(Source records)
- - - - -
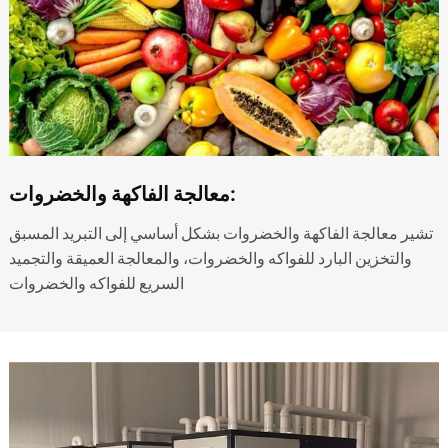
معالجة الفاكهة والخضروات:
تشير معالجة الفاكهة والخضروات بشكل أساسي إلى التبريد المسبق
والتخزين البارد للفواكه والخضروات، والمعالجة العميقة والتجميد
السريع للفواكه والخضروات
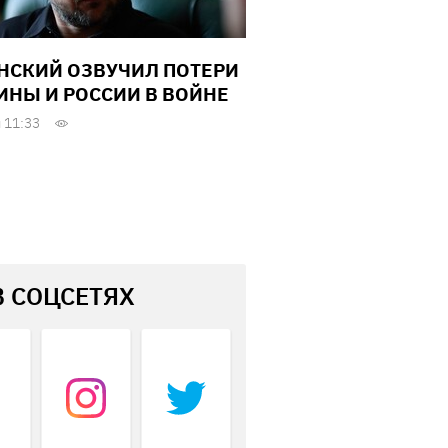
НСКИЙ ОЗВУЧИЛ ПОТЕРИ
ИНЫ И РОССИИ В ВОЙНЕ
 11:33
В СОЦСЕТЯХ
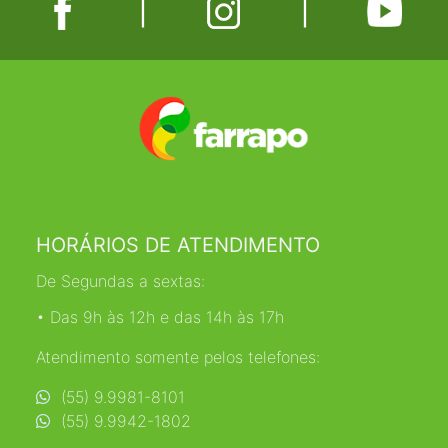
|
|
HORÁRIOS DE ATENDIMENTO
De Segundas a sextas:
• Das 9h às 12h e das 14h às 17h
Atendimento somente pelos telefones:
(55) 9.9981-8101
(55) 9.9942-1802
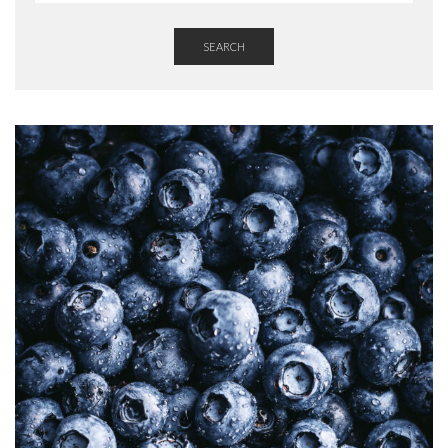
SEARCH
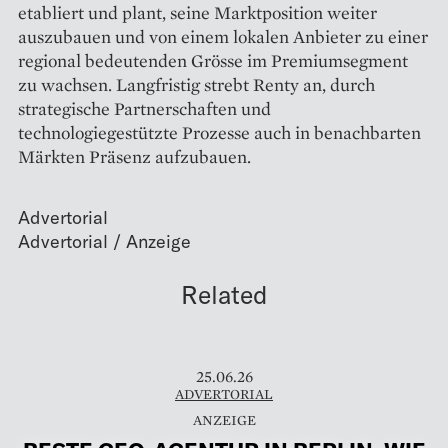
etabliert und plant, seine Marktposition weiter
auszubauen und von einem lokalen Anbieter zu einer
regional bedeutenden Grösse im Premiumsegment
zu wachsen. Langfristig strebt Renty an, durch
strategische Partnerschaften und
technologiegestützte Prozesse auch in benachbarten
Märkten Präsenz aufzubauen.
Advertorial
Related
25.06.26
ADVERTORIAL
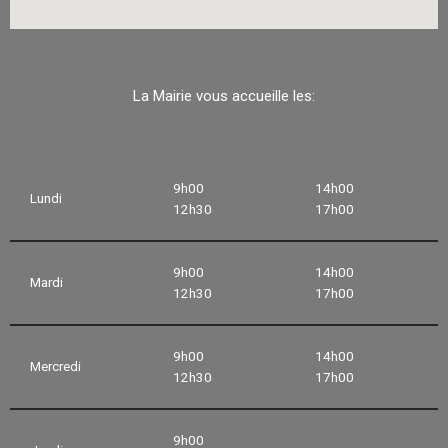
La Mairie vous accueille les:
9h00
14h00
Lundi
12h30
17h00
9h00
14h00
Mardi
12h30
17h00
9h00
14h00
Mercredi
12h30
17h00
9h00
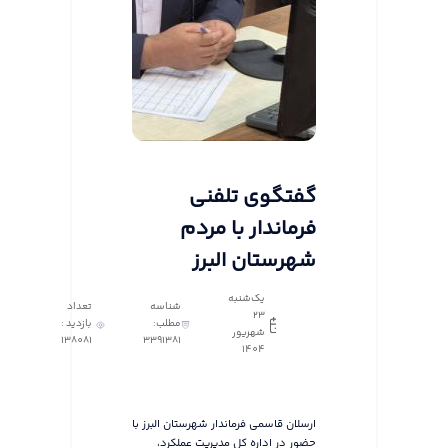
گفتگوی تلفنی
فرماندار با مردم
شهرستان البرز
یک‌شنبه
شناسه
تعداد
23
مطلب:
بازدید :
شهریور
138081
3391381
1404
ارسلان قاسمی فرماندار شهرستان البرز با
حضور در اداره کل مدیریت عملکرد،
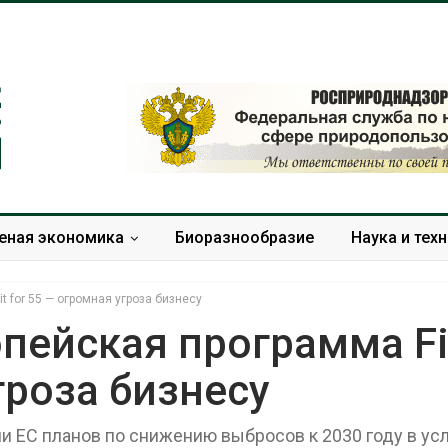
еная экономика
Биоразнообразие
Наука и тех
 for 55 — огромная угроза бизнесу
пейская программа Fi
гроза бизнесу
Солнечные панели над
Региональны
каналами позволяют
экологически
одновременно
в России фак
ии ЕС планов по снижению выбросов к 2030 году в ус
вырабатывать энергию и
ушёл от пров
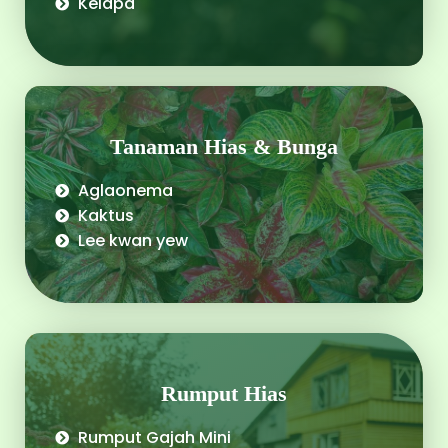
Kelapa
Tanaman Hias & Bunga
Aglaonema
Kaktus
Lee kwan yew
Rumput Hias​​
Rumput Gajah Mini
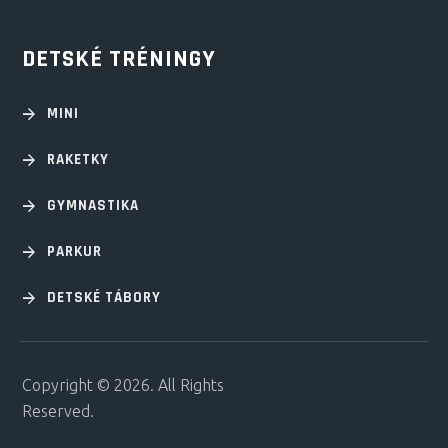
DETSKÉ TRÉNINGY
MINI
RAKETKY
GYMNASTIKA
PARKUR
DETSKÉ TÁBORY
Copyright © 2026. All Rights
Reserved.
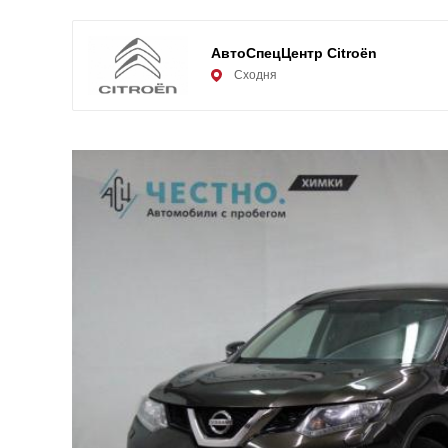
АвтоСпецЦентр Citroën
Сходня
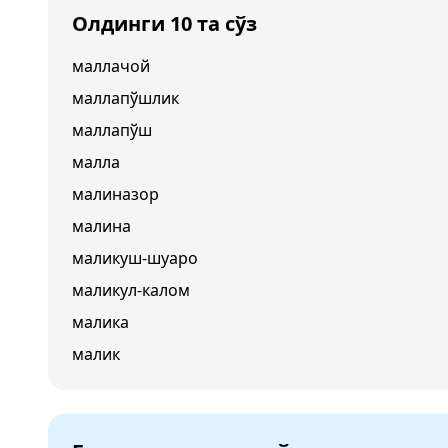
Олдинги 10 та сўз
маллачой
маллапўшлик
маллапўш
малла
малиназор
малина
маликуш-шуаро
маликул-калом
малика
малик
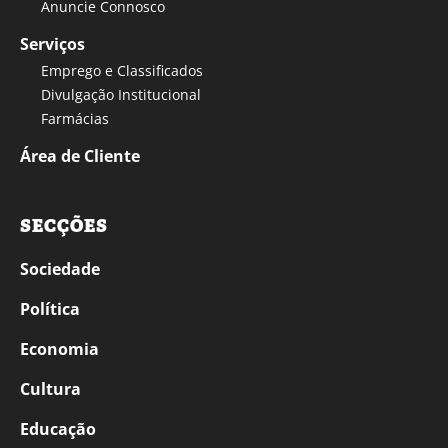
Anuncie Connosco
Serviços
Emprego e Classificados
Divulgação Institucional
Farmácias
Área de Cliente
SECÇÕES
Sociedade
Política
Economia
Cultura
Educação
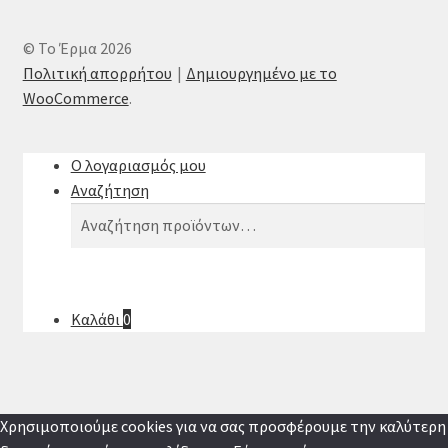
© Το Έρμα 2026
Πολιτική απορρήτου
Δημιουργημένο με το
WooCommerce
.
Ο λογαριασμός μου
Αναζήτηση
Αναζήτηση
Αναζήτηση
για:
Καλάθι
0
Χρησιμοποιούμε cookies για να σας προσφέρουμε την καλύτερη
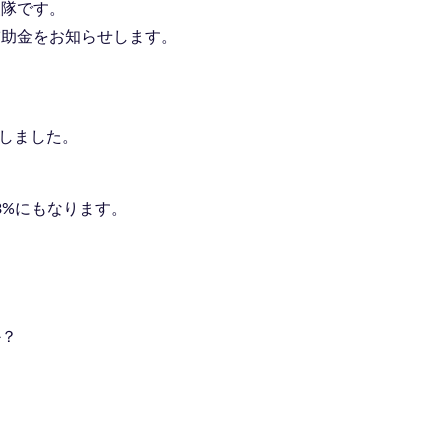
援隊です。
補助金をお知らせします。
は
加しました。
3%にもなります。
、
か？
- - - - -
YOUR OBJECTIVE:
Check every line of the data for the word "الفاكهة". The response is the count alone.

PROBLEM SOLUTION:
2